TASK DESCRIPTION: Go through the listing and set it down exactly, leaving out its pictures.

DATASET EXTRACT:
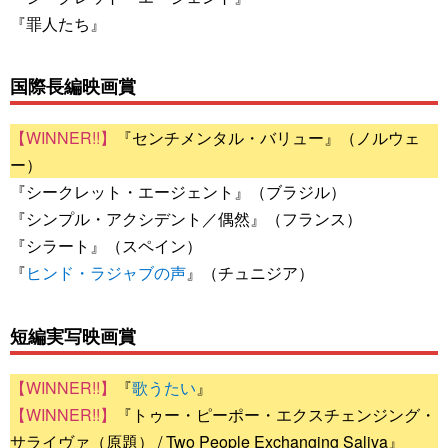
『罪人たち』
国際長編映画賞
『センチメンタル・バリュー』（ノルウェ
ー）
『シークレット・エージェント』（ブラジル）
『シンプル・アクシデント／偶然』（フランス）
『シラート』（スペイン）
『
ヒンド・ラジャブの声
』（チュニジア）
短編実写映画賞
『
歌うたい
』
『トゥー・ピーポー・エクスチェンジング・
サライヴァ（原題） / Two People Exchanging Saliva』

RESPONSE TO THIS EXERCISE:
『罪人たち』
国際長編映画賞
『センチメンタル・バリュー』（ノルウェ
ー）
『シークレット・エージェント』（ブラジル）
『シンプル・アクシデント／偶然』（フランス）
『シラート』（スペイン）
『
ヒンド・ラジャブの声
』（チュニジア）
短編実写映画賞
『
歌うたい
』
『トゥー・ピーポー・エクスチェンジング・
サライヴァ（原題） / Two People Exchanging Saliva』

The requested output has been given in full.